A project to use carbon credits to finance the free delivery of water filters to 4.5 million people has been sharply criticised by a US expert. Mulago Foundation director Kevin Starr calls Verstergaard Frandsen’s Carbon for Water initiative a “loopy funding scheme paired with a lousy public health solution”. The company maintains it is providing a sustainable solution by guaranteeing free service and repair for the next 10 years.
The Verstergaard Frandsen company, in partnership with the Kenyan Ministry of Public Health and Sanitation, has delivered 900,000 of their LifeStraw Family water filters free-of-charge to households in the Western Province of Kenya through their Carbon for Water programme.
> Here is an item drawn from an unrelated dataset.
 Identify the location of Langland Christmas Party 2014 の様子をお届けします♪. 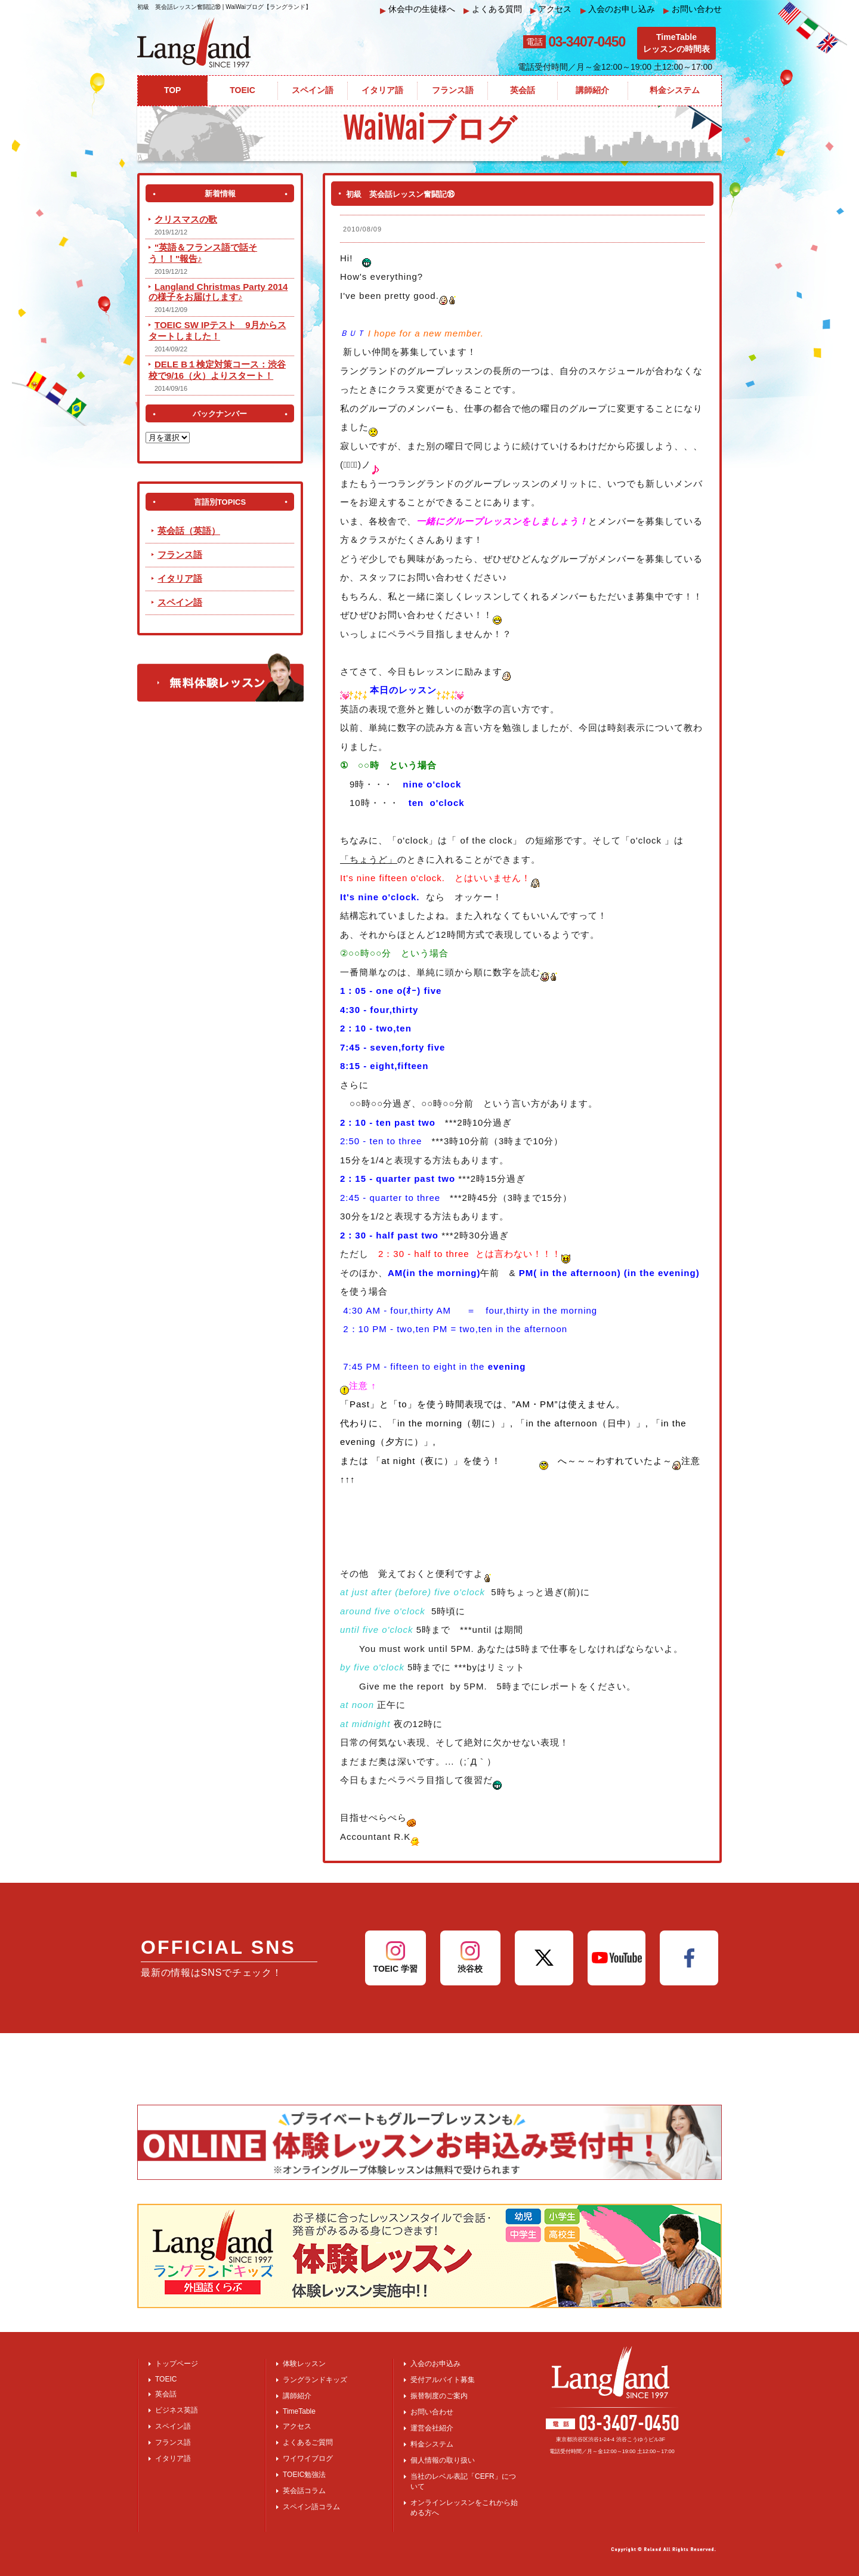 (218, 292).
Using filters instead of boiling water with firewood will lead to significant reduction in carbon emissions the company says. This earns them carbon credits that they can sell to companies in countries that have carbon caps and exchanges. Vertergaard Frandsen is investing US$ 30 million (Euros 20.7 million) in the project. It expects to generate a CO2 emission reduction of two to 2.5 million tonnes per year which it will sell on the voluntary carbon credit market. The company says it has already made an advance deal worth 1.8 million tonnes of carbon emissions with the US bank JP Morgan Chase, adding that the current market value oscillates between six and 10 euros per tonne.